The percentage of adults aged 40 and older taking drugs that combat high cholesterol rose from 20 percent to 28 percent between 2003 and 2012, according to the U.S. Centers for Disease Control and Prevention (CDC).
Moreover, the use of statins increased from 18 percent to 26 percent, making them most commonly used cholesterol-lowering drugs. By 2011-12, 93 percent of adults using a cholesterol-lowering medication used a statin.
The CDC researchers said they couldn’t speculate on the reasons for the increase. But one cardiologist pointed out that statins have been shown to lower the risk of heart attack, stroke and premature death in men and women at risk for heart disease and stroke.
And “heart disease and stroke remain the leading cause of illness and death in the United States,” said Dr. Gregg Fonarow, a professor of cardiology at the University of California, Los Angeles.
While evidence supports and guidelines recommend statins for all those with established heart disease, 29 percent of those patients aren’t being treated with statins, Fonarow said. There are substantial treatment gaps for people with diabetes as well, he added.

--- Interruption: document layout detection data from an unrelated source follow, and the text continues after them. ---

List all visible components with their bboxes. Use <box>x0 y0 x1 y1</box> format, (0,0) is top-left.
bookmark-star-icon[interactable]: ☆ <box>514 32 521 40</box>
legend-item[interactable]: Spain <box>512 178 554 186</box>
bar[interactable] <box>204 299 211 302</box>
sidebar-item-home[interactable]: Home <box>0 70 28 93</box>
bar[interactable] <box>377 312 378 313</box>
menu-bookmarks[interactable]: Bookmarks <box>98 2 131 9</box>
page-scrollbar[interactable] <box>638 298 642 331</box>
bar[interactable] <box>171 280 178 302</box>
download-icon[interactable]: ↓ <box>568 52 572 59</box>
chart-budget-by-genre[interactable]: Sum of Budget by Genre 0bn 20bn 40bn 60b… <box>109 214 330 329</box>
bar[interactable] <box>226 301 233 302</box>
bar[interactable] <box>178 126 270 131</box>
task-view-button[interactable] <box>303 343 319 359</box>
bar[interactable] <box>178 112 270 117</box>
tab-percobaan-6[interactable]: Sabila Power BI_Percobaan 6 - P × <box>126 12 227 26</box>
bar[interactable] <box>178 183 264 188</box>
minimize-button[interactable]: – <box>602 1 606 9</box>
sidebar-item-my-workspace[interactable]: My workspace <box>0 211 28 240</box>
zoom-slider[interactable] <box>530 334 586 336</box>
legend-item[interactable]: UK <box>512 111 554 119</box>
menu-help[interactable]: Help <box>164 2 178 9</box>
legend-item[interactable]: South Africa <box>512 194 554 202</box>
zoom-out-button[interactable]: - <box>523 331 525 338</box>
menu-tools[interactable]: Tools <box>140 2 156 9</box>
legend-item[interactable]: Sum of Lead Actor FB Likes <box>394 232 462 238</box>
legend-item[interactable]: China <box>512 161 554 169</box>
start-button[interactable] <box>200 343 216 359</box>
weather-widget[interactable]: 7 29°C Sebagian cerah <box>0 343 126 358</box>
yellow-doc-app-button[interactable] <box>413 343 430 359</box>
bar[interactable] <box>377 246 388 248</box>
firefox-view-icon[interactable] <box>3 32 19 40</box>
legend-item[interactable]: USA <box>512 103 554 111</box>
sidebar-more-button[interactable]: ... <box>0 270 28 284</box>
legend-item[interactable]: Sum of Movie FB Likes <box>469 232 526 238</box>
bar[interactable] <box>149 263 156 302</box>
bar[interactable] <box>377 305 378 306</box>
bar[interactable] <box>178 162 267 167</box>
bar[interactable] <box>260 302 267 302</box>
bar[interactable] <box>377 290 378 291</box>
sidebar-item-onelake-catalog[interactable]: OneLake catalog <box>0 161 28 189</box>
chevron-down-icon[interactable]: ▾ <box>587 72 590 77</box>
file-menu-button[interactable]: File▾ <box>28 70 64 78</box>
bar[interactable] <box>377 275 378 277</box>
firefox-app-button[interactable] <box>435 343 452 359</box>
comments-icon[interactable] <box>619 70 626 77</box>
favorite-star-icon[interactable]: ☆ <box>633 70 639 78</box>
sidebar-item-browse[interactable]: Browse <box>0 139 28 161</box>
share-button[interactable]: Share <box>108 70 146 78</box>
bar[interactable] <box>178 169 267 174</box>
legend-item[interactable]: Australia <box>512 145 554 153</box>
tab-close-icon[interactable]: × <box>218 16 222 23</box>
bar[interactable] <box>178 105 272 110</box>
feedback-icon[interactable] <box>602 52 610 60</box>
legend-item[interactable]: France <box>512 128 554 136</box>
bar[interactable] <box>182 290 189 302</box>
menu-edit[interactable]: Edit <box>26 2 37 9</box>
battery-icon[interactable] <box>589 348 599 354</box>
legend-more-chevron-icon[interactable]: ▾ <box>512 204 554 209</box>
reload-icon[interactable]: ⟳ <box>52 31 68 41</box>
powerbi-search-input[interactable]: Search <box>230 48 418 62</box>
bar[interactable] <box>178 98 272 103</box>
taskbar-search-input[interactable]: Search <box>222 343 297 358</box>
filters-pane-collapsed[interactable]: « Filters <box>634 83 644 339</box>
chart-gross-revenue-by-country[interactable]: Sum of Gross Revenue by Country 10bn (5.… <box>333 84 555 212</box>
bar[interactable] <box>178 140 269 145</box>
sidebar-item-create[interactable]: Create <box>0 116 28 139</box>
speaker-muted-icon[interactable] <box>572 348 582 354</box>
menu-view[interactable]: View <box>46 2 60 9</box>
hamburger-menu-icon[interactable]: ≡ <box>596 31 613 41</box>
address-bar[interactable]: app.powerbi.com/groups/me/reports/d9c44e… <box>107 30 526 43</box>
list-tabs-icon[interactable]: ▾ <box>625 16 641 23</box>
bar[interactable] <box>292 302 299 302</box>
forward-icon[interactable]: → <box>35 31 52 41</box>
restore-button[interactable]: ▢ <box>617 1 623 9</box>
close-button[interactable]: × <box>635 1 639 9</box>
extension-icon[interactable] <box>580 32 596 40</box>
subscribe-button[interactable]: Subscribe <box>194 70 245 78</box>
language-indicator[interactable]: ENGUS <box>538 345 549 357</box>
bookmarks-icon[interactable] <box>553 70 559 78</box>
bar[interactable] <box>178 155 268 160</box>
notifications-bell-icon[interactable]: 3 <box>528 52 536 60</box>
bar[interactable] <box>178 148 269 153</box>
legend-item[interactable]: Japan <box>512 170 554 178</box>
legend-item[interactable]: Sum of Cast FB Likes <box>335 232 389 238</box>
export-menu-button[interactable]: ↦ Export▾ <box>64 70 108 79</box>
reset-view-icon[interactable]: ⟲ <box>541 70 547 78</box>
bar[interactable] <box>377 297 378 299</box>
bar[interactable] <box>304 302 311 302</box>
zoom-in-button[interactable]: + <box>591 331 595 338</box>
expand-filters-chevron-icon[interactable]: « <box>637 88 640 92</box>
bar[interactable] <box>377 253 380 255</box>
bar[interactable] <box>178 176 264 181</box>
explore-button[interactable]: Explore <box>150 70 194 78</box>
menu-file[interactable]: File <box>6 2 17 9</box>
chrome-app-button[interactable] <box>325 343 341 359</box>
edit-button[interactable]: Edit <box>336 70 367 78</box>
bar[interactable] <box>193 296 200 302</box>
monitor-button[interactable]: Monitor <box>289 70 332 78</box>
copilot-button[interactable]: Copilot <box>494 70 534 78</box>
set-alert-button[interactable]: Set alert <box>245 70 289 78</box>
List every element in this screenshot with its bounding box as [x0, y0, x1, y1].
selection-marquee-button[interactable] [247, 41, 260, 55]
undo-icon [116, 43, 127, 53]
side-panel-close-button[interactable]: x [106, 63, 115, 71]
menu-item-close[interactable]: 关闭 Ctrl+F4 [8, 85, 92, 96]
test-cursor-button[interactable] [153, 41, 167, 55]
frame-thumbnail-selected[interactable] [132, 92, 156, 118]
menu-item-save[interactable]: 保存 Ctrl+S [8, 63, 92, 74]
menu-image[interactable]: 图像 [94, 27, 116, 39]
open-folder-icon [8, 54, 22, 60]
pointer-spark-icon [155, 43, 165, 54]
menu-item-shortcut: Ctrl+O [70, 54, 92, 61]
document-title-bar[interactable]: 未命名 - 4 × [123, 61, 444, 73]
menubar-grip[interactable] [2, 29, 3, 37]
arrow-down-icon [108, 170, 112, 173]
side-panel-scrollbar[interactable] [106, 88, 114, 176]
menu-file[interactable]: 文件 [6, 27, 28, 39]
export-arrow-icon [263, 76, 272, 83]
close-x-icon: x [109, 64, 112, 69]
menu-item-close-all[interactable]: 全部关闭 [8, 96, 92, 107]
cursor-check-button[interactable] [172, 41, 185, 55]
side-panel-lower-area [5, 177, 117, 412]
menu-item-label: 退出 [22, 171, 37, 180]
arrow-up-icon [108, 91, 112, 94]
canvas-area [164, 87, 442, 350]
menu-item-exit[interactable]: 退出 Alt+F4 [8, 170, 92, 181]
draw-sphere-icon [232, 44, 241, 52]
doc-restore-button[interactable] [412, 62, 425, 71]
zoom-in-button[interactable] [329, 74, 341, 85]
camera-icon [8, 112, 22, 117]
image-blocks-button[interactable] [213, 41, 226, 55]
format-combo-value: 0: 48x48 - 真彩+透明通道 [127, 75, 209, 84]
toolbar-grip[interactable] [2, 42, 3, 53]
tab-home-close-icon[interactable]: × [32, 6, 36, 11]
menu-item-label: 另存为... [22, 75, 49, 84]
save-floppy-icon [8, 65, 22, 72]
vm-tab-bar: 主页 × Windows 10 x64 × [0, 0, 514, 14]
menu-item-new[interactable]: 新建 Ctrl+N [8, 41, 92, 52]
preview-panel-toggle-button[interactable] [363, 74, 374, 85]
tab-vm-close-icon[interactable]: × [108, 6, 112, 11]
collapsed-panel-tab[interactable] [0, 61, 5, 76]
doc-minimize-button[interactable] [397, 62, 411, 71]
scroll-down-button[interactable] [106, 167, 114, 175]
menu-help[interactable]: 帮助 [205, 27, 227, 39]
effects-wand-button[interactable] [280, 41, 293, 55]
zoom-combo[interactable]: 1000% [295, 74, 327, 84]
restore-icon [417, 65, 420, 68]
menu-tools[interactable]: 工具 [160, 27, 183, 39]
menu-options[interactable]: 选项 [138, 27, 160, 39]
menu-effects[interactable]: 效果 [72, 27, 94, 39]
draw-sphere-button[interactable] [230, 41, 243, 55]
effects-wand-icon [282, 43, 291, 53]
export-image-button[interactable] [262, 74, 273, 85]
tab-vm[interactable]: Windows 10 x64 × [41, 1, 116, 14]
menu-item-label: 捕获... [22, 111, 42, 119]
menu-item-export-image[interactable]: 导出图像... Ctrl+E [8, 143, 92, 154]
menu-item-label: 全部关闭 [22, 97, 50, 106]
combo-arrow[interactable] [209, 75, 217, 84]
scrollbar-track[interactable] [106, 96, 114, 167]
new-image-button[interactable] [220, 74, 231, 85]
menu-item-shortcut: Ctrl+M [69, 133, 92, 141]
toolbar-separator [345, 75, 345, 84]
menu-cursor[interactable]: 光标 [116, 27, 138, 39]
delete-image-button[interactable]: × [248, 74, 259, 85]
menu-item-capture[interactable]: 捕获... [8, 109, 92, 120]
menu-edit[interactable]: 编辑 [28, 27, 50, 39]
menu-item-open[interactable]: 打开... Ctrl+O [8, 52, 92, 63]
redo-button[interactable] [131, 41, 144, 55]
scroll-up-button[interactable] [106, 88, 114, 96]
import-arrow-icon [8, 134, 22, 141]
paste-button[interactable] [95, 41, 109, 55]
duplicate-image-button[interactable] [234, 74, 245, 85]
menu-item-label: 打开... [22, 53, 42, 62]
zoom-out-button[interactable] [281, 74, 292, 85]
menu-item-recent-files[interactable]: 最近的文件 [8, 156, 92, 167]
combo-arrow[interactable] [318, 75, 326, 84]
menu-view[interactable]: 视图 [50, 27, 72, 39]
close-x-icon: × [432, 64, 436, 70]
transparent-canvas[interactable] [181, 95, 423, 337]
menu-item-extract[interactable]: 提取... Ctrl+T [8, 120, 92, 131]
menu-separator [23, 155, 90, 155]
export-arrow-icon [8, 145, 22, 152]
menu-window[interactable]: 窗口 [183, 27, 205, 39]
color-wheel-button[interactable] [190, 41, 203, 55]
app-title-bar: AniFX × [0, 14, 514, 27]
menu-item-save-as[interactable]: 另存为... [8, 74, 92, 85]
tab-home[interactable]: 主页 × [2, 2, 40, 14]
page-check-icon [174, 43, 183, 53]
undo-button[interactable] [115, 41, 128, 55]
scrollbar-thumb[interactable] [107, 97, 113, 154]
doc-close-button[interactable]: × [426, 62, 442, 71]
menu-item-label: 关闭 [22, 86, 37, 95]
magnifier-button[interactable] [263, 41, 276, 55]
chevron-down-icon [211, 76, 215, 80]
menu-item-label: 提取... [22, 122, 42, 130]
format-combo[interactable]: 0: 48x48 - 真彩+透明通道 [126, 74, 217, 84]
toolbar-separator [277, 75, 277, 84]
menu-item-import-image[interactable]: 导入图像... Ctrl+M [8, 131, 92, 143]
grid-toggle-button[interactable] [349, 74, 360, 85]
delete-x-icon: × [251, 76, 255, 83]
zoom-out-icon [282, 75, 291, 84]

“These data also show that while there has been some improvement over time, many individuals at risk for their first heart attack and stroke are not receiving one of the most effective, high-value preventative therapies available,” Fonarow said.
“Improving the use of statin therapy among those eligible represents an important opportunity to further reduce death and disability due to heart disease and stroke in the United States,” he said.
According to the report, the use of cholesterol-lowering drugs increased with age – 17 percent of those aged 40 to 59 took such medications, while use increased to 48 percent among those 75 and older.
The research team, led by CDC epidemiologist Dr. Qiuping Gu, also found that about 71 percent of adults with heart disease and 54 percent of adults with high cholesterol were taking a cholesterol-lowering drug.
In addition, among those aged 40 to 64, health insurance played a role. Those with health insurance were more likely to take a cholesterol-lowering drug than those without insurance, Gu said.